Fees for constructing commercial or industrial buildings will rise sharply as the size of the building increases. Commercial structures up to 1,000 square feet will move from $115 to $210, but the big jump comes for buildings up to 25,000 square feet, where the permit fee will jump from $450 to $3,750. Larger than 25,000 square feet will go rom $675 to $3,000.
Industrial permits will spike too, with buildings up to 25,000 square feet moving from $450 to $3,750, but buildings larger than 100,000 square feet going from $1,350 or $2,700 fees to $12,000.

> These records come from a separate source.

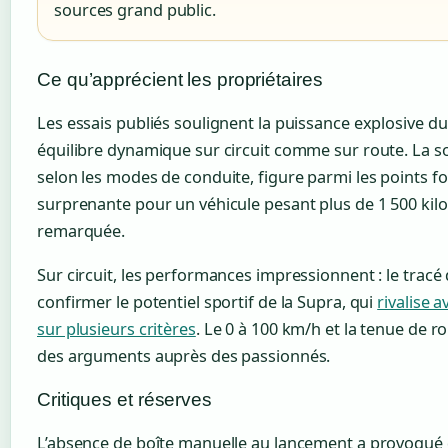
sources grand public.
Ce qu’apprécient les propriétaires
Les essais publiés soulignent la puissance explosive du
équilibre dynamique sur circuit comme sur route. La s
selon les modes de conduite, figure parmi les points fo
surprenante pour un véhicule pesant plus de 1 500 ki
remarquée.
Sur circuit, les performances impressionnent : le tracé
confirmer le potentiel sportif de la Supra, qui
rivalise 
sur plusieurs critères
. Le 0 à 100 km/h et la tenue de 
des arguments auprès des passionnés.
Critiques et réserves
L’absence de boîte manuelle au lancement a provoqué d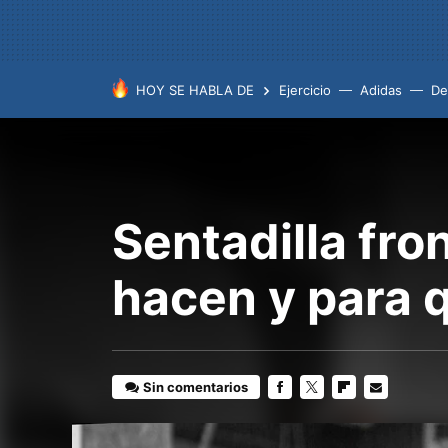
HOY SE HABLA DE
Ejercicio
Adidas
De
Sentadilla fro
hacen y para q
Sin comentarios
FACEBOOK
TWITTER
FLIPBOARD
E-
MAIL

Other fees change as well, like zoning changes, which move from $100 to $125 and plat fees, which go from $40 plus $6 per lot to $60 plus $10 per lot over one.
“We don’t want to squeeze money from people,” Dame said. “That’s the last thing I want to do is squeeze money from folks. But we should be up to date on what we charge, and if we do work we should charge for it because we’re broke…”
The commission also discussed the ongoing battle to get the funding from the city of Hawesville, which had stopped making its quarterly payments last year and had sought to renegotiate the terms under which the city, along with the city of Lewisport and the county fiscal court, paid to run the commission.
Member Tommy Hunt said that with the city of Hawesville making late payments or no payments at all and then not being required to pay any back fees, he had a plan that would bypass all of it.
“A solution that would cure the whole problem: fiscal court gives Lewisport $50,00 a year, gives Hawesville $50,000 a year. Deduct $10,000 out of each one of them so that everything’s equal. We get paid, nobody loses no money,” he said.
The fiscal court gives each city $50,000 to use as each sees fit, and Hunt argued that it would be a quick and easy way to get the commission’s money.
“It’s the same money but we get operating capital, plain and simple,” he said. “And if that don’t work then I’m going to push to amend our bylaws to drop Hawesville out of planning and zoning.”